Enfin, nous avons abordé la question de la structuration nationale de la filière. La noix est en France, le deuxième verger en surface derrière la pomme. Or nous n’avons pas d’interprofession nationale reconnue permettant de lever une cotisation volontaire obligatoire (CVO). La filière n’a donc pas les moyens de conduire des actions de promotion. Elle n’est pas non plus représentée dans les instances qui délibèrent sur les problématiques sanitaires. En dehors des appellations (noix de Grenoble, Périgord), nous manquons de visibilité sur les surfaces, les volumes produits, les flux en volumes et en valeur… J’ai proposé au ministre de mandater une mission du CGAAER4 pour réaliser un état des lieux de la filière noix en France, proposition à laquelle il a répondu favorablement. »

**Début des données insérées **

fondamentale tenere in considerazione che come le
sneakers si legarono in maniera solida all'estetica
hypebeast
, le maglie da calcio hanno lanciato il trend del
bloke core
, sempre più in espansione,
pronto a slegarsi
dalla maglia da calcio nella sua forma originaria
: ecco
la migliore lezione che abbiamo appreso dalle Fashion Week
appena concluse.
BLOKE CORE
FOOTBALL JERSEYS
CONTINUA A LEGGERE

Êtes-vous optimiste pour la récolte 2023 ? 

C.N : «  La crise actuelle est avant tout conjoncturelle du fait d’une récolte exceptionnelle. Après plusieurs récoltes amputées par des intempéries (neige, grêle), nous sommes revenus sur des volumes plus conformes à notre potentiel de production. Nous pourrions connaître à l’avenir une petite augmentation des volumes. Les opérateurs commerciaux devront donc se montrer offensifs, d’autant que les petits volumes des précédentes récoltes avaient limité la prospection de nouveaux marchés. Mais des marges de progrès existent. Les Français consomment 300 g de noix par an, contre 2 kg pour les Allemands ou les Italiens. Nous avons donc une belle marge de manœuvre, notamment en noix de Grenoble où seuls 45 % de nos volumes sont aujourd’hui écoulés sur le marché français. Nous devons nous concentrer sur ce marché national sur lequel la noix est mieux valorisée. Pour cela nous devons notamment travailler sur les modes de consommation, mettre en place des unités de transformation, rechercher de nouveaux produits, trouver des marchés de niche pour des cerneaux de noix de qualité… Le CING travaille d’ailleurs à faire inscrire les cerneaux dans le cahier des charges de l’AOP noix de Grenoble. »

Propos recueillis par Sophie Sabot. 

1 Dont 36 ha en AOP noix de Grenoble et 4 ha en Fernor. 
2 CING : comité interprofessionnel de la noix de Grenoble ; 
3 Senura : station d’expérimentation nucicole du bassin Sud-Est. 
4 CGAAER : conseil général de l’alimentation, de l’agriculture et des espaces ruraux.